Day 132 to 135 - Rest in Sarajevo

22 - 25 April 2022


22 April 2022


The rain has set in. We have the day off riding.


We stroll around Mostar. It is a cool little village. A little tourist orientated for my liking. We grab a Bosnian coffee and pay too much. Lunch in Old Town and talk about the weather. Rain is forecast for the next few days.




We decide to head to Sarajevo on the train and see out the wet weather. Our host tells us he will store the bikes and gear. There are two trains to Sarajevo. One leaves at 6.30 am, the next at 5.00 pm. We decide on the early train.


We are woken up just before midnight. Earthquake. 5.7 on the Richter scale. One person dies and there was some damage.

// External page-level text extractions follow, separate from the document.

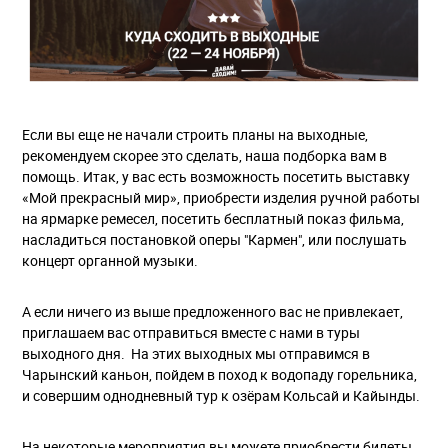
Если вы еще не начали строить планы на выходные,
рекомендуем скорее это сделать, наша подборка вам в
помощь. Итак, у вас есть возможность посетить выставку
«Мой прекрасный мир», приобрести изделия ручной работы
на ярмарке ремесел, посетить бесплатный показ фильма,
насладиться постановкой оперы "Кармен", или послушать
концерт органной музыки.
А если ничего из выше предложенного вас не привлекает,
приглашаем вас отправиться вместе с нами в туры
выходного дня. На этих выходных мы отправимся в
Чарынский каньон, пойдем в поход к водопаду горельника,
и совершим однодневный тур к озёрам Кольсай и Кайынды.
На некоторые мероприятия вы можете приобрести билеты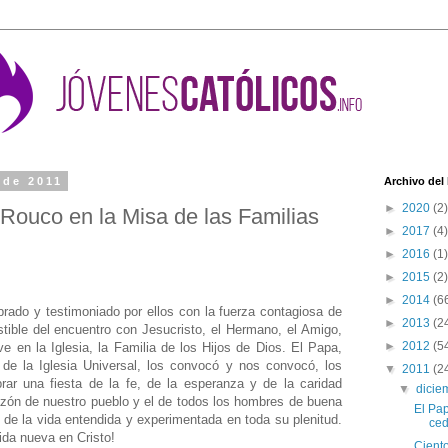
 de 2011
Archivo del
►
2020
(2)
 Rouco en la Misa de las Familias
►
2017
(4)
►
2016
(1)
►
2015
(2)
►
2014
(6
rado y testimoniado por ellos con la fuerza contagiosa de
►
2013
(2
istible del encuentro con Jesucristo, el Hermano, el Amigo,
►
2012
(5
e en la Iglesia, la Familia de los Hijos de Dios. El Papa,
e de la Iglesia Universal, los convocó y nos convocó, los
▼
2011
(2
brar una fiesta de la fe, de la esperanza y de la caridad
▼
dici
azón de nuestro pueblo y el de todos los hombres de buena
El Pap
 de la vida entendida y experimentada en toda su plenitud.
ced
ida nueva en Cristo!
Ciento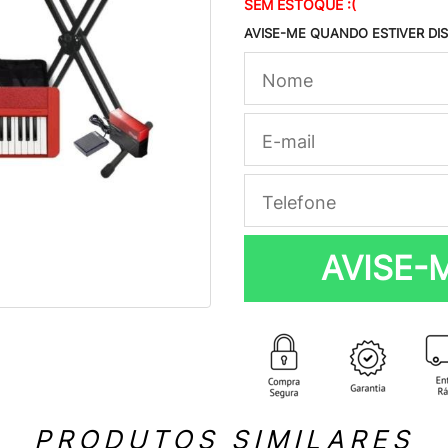
SEM ESTOQUE :(
AVISE-ME QUANDO ESTIVER DI
AVISE-
PRODUTOS SIMILARES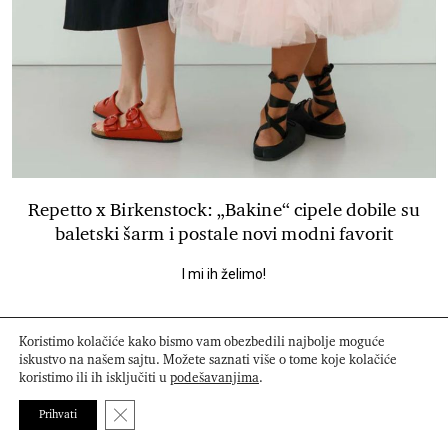
Repetto x Birkenstock: „Bakine“ cipele dobile su
baletski šarm i postale novi modni favorit
I mi ih želimo!
Koristimo kolačiće kako bismo vam obezbedili najbolje moguće
iskustvo na našem sajtu. Možete saznati više o tome koje kolačiće
koristimo ili ih isključiti u
podešavanjima
.
Close GDPR Cookie Banner
Prihvati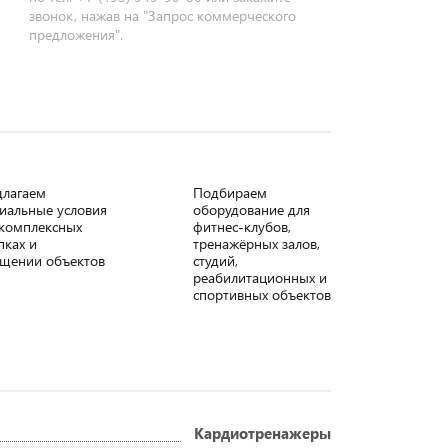
звонок, нажав на "Запрос коммерческого
предложения".
длагаем
Подбираем
иальные условия
оборудование для
комплексных
фитнес-клубов,
пках и
тренажёрных залов,
щении объектов
студий,
реабилитационных и
спортивных объектов
Кардиотренажеры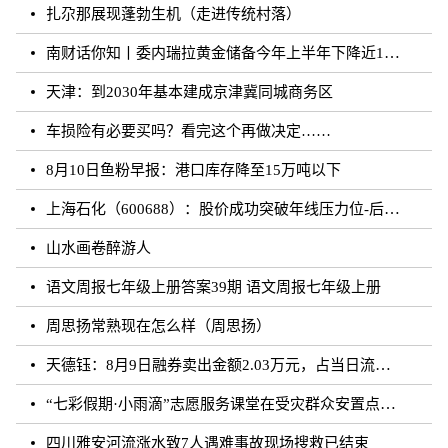
扎尕那展现蓬勃生机（走进传统村落）
南财话你知丨委内瑞拉黄金储备今年上半年下降近12%，原因何在？广东“织网”记：全面迈入“高铁时代”，轨道沿线隆起大产业带
天津：到2030年基本建成京津冀同城商务区
车损险有必要买吗？看完这个再做决定……
8月10日鱼粉早报：港口库存降至15万吨以下
上海石化（600688）：股价成功突破年线压力位-后市看多（涨）（08-10）
山水画卷醉游人
语文周报七年级上册答案39期 语文周报七年级上册
周思扬常熟现在怎么样（周思扬）
天德钰：8月9日融券卖出金额2.03万元，占当日流出金额的0.41%
“七彩假期·小雨滴”志愿服务课堂在受灾群众安置点开课
四川雅安河流涨水致7人遇难事故现场搜救已结束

“It takes an earthquake to remind us that we walk on the crust of an unfinished planet.” ― Charles Kuralt


23 April 2022


Up early to the train station. The rain holds off while we walk. I am looking for earthquake damage. There is none I can see.



The train from Mostar to Sarajevo is a beautiful ride. About two hours in duration, it follows the Miljacka river and winds through the mountains. Even in late April, there is still snow on the higher peaks.


Our place agrees to store our bags and we head out for coffee and a look around. I like Sarajevo more than Mostar. We watched a documentary on Al Jazeera about the Bosnian war featuring the Holiday Inn Hotel.


I have a vague recollection of the war in Bosnia. I was 18 years old when it started. I was not really thinking beyond myself at that age. An insulated life in Australia. Self centered.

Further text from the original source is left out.